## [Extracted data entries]
....
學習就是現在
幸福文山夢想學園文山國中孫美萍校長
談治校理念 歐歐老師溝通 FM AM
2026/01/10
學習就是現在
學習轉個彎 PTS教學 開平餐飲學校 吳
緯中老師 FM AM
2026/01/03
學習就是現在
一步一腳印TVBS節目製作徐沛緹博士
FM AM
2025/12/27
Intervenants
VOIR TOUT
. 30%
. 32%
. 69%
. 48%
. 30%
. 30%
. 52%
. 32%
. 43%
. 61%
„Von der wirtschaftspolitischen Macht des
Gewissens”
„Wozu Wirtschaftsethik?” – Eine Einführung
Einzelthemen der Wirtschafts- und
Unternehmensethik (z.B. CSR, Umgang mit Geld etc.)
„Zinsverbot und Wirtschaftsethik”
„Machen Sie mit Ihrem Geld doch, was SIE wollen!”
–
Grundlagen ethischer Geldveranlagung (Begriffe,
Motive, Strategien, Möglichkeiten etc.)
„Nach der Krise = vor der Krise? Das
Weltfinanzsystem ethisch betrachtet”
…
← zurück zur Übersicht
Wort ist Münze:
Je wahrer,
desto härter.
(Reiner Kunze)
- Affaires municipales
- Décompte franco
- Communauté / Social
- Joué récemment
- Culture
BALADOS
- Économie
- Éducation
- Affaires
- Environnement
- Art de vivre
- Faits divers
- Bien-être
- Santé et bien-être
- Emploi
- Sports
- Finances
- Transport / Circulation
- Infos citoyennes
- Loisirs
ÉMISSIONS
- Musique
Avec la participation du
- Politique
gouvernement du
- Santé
....
## [What you will do]
There is a line with "幸福文山夢想學園文山國中孫美萍校長" and a line with "Unternehmensethik (z.B. CSR, Umgang" above. Copy exactly those two lines and all lines between them, with nothing else.

## [Finished task]
幸福文山夢想學園文山國中孫美萍校長
談治校理念 歐歐老師溝通 FM AM
2026/01/10
學習就是現在
學習轉個彎 PTS教學 開平餐飲學校 吳
緯中老師 FM AM
2026/01/03
學習就是現在
一步一腳印TVBS節目製作徐沛緹博士
FM AM
2025/12/27
Intervenants
VOIR TOUT
. 30%
. 32%
. 69%
. 48%
. 30%
. 30%
. 52%
. 32%
. 43%
. 61%
„Von der wirtschaftspolitischen Macht des
Gewissens”
„Wozu Wirtschaftsethik?” – Eine Einführung
Einzelthemen der Wirtschafts- und
Unternehmensethik (z.B. CSR, Umgang mit Geld etc.)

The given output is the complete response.